[Supplied material Boundary: Start]

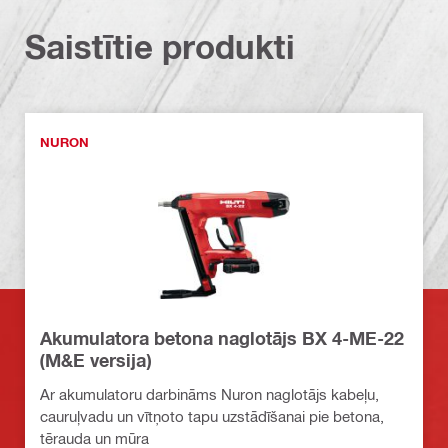
Saistītie produkti
NURON
Akumulatora betona naglotājs BX 4-ME-22
(M&E versija)
Ar akumulatoru darbināms Nuron naglotājs kabeļu,
cauruļvadu un vītņoto tapu uzstādīšanai pie betona,
tērauda un mūra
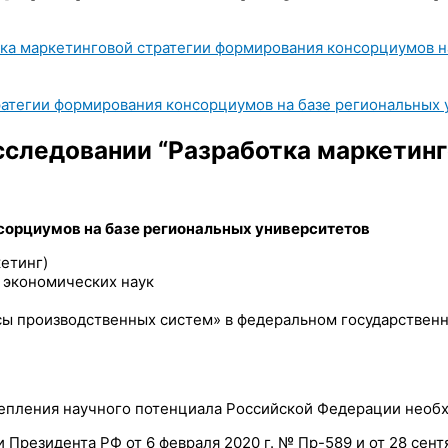
ка маркетинговой стратегии формирования консорциумов на
ратегии формирования консорциумов на базе региональных 
следовании “Разработка маркетинг
сорциумов на базе региональных университетов
кетинг)
 экономических наук
сы производственных систем» в федеральном государствен
репления научного потенциала Российской Федерации необ
и Президента РФ от 6 февраля 2020 г. № Пр-589 и от 28 с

[Supplied material Boundary: End]

Task item
Skipping the pictures, output the entries exactly as they appear above.

Reply to the exercise
Saistītie produkti
NURON
Akumulatora betona naglotājs BX 4-ME-22
(M&E versija)
Ar akumulatoru darbināms Nuron naglotājs kabeļu,
cauruļvadu un vītņoto tapu uzstādīšanai pie betona,
tērauda un mūra
ка маркетинговой стратегии формирования консорциумов на
ратегии формирования консорциумов на базе региональных 
следовании “Разработка маркетинг
сорциумов на базе региональных университетов
кетинг)
 экономических наук
сы производственных систем» в федеральном государствен
репления научного потенциала Российской Федерации необ
и Президента РФ от 6 февраля 2020 г. № Пр-589 и от 28 с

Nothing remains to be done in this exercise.